The first step is to change focus from selling price minus cost equals book profit to value added minus cost equals sustainable profit. Conventional accounting systems gather data on all product and service costs, including materials, labor and overhead and then add a profit margin to arrive at a selling price. This system leaves the firm vulnerable to competitive pressure on price which only serves to reduce profits when prices are lowered.
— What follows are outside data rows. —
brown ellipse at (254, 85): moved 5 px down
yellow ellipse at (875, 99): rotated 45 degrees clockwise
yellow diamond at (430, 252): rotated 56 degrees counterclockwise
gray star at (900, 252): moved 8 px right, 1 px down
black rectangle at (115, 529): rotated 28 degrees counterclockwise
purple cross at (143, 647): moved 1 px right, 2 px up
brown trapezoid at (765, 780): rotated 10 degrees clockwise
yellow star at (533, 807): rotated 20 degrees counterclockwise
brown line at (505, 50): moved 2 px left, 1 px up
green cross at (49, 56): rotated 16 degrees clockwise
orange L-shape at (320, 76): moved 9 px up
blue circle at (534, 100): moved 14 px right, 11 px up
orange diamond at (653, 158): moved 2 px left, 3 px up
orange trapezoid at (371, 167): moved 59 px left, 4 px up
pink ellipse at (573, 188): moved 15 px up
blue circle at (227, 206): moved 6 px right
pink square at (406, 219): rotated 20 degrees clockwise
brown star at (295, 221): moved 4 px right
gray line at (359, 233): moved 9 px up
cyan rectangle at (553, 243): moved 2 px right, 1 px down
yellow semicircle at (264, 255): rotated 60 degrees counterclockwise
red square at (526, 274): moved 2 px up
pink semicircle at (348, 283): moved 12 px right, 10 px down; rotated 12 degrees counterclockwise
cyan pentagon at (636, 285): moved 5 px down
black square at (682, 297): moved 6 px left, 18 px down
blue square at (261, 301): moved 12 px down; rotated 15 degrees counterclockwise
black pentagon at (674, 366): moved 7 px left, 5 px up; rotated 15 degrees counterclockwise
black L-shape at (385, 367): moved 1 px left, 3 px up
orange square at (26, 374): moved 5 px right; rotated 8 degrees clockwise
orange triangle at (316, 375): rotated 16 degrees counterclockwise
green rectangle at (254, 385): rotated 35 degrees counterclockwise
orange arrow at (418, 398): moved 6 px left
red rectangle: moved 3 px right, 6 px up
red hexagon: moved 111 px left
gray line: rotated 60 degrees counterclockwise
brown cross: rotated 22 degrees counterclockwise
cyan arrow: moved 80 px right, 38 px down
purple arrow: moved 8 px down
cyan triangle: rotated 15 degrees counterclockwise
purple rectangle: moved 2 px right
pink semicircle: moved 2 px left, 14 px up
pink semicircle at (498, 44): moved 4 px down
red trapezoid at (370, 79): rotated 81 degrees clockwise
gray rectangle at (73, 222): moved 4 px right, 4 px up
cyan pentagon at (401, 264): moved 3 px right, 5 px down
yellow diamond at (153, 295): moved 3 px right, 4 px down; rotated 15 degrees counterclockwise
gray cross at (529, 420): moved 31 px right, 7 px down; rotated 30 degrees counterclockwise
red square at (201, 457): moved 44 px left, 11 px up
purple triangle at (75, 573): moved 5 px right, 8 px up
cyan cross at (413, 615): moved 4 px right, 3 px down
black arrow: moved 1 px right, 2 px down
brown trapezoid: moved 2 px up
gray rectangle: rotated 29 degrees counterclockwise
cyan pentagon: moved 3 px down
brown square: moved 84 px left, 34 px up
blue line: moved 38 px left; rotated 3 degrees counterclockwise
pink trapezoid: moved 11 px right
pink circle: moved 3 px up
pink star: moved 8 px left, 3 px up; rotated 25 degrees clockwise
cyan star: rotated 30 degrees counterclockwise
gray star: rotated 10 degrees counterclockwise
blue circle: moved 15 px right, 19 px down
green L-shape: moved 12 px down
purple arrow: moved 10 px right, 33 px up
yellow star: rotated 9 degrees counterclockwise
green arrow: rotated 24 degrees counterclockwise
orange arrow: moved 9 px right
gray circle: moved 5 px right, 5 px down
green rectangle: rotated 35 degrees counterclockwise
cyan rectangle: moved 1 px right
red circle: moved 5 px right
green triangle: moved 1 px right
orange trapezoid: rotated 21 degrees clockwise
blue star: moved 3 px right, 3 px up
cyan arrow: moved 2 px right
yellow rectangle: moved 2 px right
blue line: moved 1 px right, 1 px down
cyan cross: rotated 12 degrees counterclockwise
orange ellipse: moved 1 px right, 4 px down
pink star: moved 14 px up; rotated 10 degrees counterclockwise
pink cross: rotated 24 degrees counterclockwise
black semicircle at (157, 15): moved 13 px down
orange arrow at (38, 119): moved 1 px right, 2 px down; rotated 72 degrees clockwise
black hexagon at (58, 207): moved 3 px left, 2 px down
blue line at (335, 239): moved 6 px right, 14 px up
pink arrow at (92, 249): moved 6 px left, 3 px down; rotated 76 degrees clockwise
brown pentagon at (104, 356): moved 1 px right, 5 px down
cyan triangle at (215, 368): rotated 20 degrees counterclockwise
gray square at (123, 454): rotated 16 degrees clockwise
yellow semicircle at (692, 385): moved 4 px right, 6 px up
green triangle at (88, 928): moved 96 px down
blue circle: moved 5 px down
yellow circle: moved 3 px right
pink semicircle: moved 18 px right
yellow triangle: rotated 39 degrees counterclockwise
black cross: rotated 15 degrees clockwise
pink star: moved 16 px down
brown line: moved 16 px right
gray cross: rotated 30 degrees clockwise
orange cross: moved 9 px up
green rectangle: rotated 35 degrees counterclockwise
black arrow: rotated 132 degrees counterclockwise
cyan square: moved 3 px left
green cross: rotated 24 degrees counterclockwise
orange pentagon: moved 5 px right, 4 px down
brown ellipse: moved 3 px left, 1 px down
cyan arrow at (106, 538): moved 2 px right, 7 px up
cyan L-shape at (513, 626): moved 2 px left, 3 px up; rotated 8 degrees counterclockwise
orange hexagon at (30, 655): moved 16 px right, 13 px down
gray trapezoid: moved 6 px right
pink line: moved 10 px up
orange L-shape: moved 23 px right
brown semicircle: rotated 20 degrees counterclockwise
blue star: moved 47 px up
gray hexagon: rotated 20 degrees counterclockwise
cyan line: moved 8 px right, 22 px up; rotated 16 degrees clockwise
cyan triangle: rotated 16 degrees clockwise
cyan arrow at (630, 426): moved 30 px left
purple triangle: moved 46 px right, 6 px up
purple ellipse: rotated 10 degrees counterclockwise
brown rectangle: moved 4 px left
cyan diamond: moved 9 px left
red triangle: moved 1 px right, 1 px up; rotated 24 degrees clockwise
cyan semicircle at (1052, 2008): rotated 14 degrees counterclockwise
A better approach is to focus on value added, which means that the costs we are concerned with are those which are added to materials, and excluding the cost of the materials. Obviously, materials costs will have to be added later when costs are totaled, but for the moment, we must focus only on the value which is added after the materials are purchased. The more value added, the better. The lower the material cost as a percentage of total cost, the better. Value is added through labor, and the type of value added must be according to real customer needs. When the firm adds value that customers perceive as important, value is a more important buying determinant than price.
The second step is to focus on cost reduction through productivity rather than across the board reductions. Every element of cost is ultimately justified through its productivity in adding value. This can be accomplished through the use of a tool we call ratio budgeting coupled with sensitivity Analysis. (RBSA).
Every element of cost including materials, labor and overhead is measured in its ratio to sales price by product or service lines. The ratios then form the basis of a productivity improvement effort focused on reduction of the ratio through productivity gains. Gains are made through improved performance tracking, more effective purchasing procedures, training, process improvement and quality management. They are traced through periodic review of the starting ratios versus current ratios measured against goals. The power of this system might be demonstrated by a simple example.
In a business with sales of $2,000,000 annually, with labor costs of $500,000 (40% of sales), a 2% reduction in labor costs through improved productivity would produce an improved profit of $10,000. A 10% improvement would lower costs by $50,000.
These two management systems, refocusing on value added to develop and maintain sustainable sales and profit levels, and a new emphasis on productivity improvement through Ratio Budgeting and Sensitivity Analysis can go a long way toward enabling profitable operations regardless of the economic slowdown.